What you should do
For this exercise, retype the lines from the one that holds "ARCHIVO DE LA" through the one that holds "Tranche d'âge" in the records below, both included, exactly and without pictures.

Saved entries
►

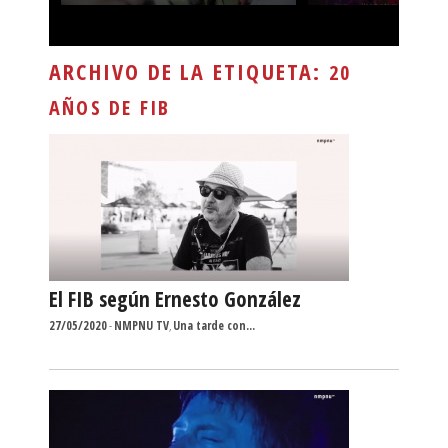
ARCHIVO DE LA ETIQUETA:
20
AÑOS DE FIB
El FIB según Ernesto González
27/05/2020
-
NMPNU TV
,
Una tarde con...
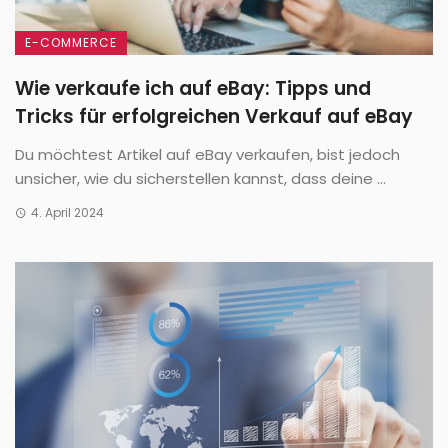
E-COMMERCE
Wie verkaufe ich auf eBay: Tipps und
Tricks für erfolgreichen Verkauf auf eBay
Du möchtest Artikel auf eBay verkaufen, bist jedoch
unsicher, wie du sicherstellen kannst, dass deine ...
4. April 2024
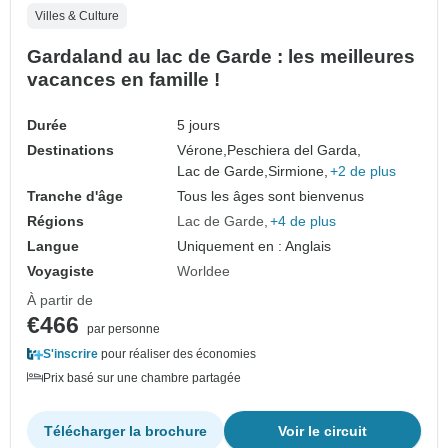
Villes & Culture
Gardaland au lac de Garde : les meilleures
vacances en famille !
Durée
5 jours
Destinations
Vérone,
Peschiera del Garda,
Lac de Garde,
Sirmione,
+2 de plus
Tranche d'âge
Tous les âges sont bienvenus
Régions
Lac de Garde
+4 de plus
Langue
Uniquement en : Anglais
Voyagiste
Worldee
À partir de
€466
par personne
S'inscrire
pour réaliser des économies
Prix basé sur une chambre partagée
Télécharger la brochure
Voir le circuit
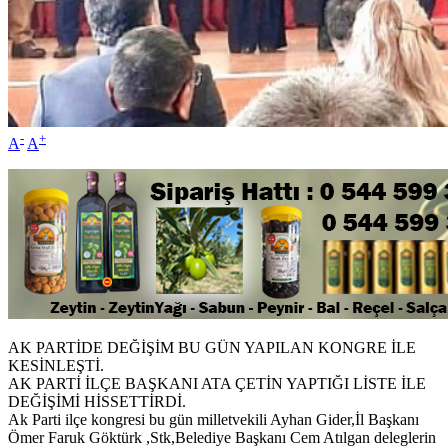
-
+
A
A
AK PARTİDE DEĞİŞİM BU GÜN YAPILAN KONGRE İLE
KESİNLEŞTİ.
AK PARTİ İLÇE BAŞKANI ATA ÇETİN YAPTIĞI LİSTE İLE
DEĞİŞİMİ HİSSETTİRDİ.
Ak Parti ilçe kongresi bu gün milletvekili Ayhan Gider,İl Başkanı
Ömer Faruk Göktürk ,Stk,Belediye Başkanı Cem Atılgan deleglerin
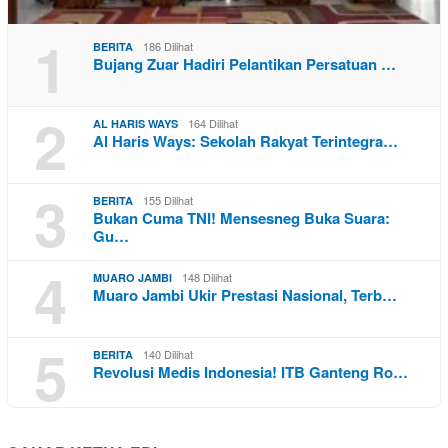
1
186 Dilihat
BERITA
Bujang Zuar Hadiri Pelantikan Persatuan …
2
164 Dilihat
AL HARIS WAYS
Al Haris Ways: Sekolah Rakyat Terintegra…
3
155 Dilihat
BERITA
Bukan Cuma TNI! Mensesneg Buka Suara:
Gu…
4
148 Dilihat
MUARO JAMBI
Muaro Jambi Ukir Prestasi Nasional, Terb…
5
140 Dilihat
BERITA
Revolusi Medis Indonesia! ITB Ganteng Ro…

◄
►

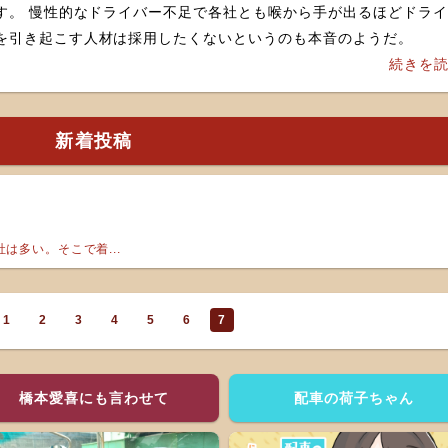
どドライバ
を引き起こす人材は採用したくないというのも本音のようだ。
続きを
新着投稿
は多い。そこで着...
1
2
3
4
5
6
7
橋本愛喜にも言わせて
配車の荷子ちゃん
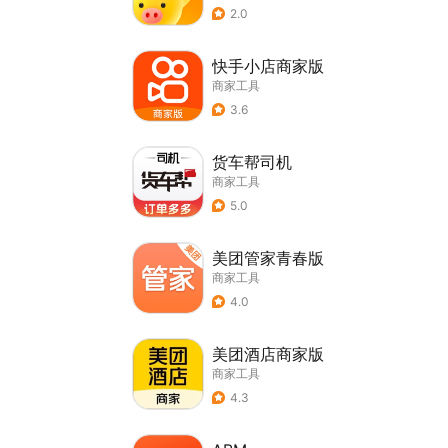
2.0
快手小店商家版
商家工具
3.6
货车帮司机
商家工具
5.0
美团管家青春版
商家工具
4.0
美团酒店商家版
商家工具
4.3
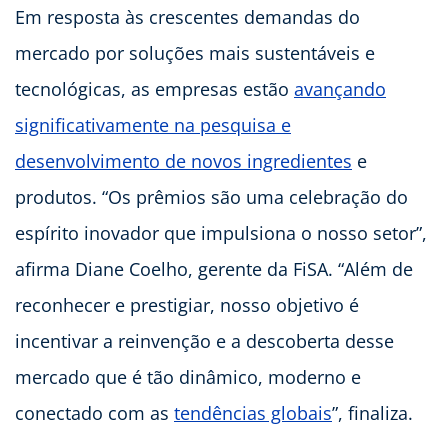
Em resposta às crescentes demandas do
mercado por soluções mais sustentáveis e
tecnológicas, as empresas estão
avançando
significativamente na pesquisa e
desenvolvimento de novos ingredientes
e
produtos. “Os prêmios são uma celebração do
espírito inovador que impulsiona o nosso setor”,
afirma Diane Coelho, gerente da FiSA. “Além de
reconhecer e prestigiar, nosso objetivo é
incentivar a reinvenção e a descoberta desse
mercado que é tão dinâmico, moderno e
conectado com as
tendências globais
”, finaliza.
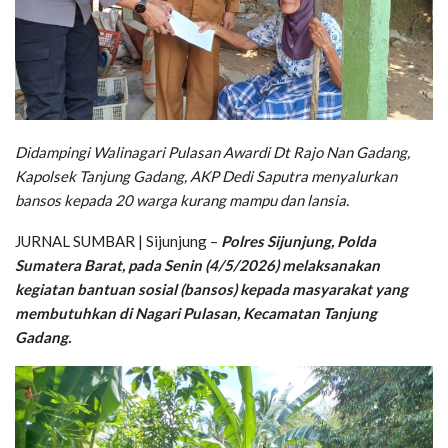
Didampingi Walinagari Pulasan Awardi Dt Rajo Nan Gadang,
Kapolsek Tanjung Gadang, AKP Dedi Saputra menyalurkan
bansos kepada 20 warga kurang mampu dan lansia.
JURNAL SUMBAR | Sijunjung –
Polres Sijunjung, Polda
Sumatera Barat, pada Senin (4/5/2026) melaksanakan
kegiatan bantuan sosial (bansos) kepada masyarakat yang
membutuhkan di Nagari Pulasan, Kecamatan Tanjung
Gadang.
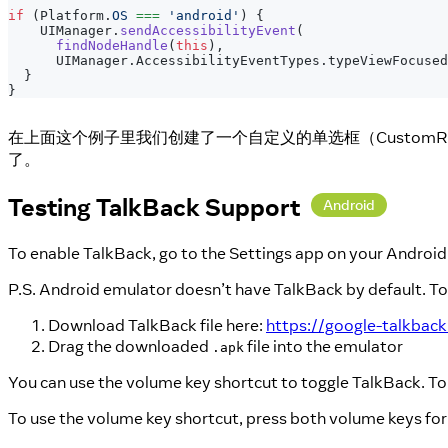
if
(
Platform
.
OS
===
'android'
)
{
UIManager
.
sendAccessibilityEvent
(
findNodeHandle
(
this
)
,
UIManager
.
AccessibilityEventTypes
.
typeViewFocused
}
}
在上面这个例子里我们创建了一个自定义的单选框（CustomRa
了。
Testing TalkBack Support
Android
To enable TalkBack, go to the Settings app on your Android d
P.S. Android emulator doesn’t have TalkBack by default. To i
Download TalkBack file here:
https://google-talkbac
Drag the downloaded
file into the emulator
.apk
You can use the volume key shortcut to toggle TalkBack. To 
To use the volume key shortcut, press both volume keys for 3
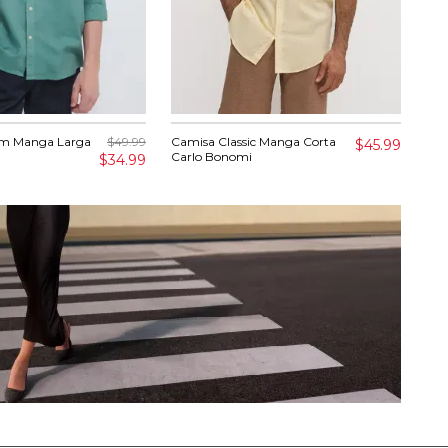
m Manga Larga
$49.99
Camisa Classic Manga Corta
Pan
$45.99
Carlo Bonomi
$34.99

◄

Response below
ARCHIVO DE LA ETIQUETA:
20
AÑOS DE FIB
El FIB según Ernesto González
27/05/2020
-
NMPNU TV
,
Una tarde con...
E-COMMERCE
Wie verkaufe ich auf eBay: Tipps und
Tricks für erfolgreichen Verkauf auf eBay
Du möchtest Artikel auf eBay verkaufen, bist jedoch
unsicher, wie du sicherstellen kannst, dass deine ...
4. April 2024
Villes & Culture
Gardaland au lac de Garde : les meilleures
vacances en famille !
Durée
5 jours
Destinations
Vérone,
Peschiera del Garda,
Lac de Garde,
Sirmione,
+2 de plus
Tranche d'âge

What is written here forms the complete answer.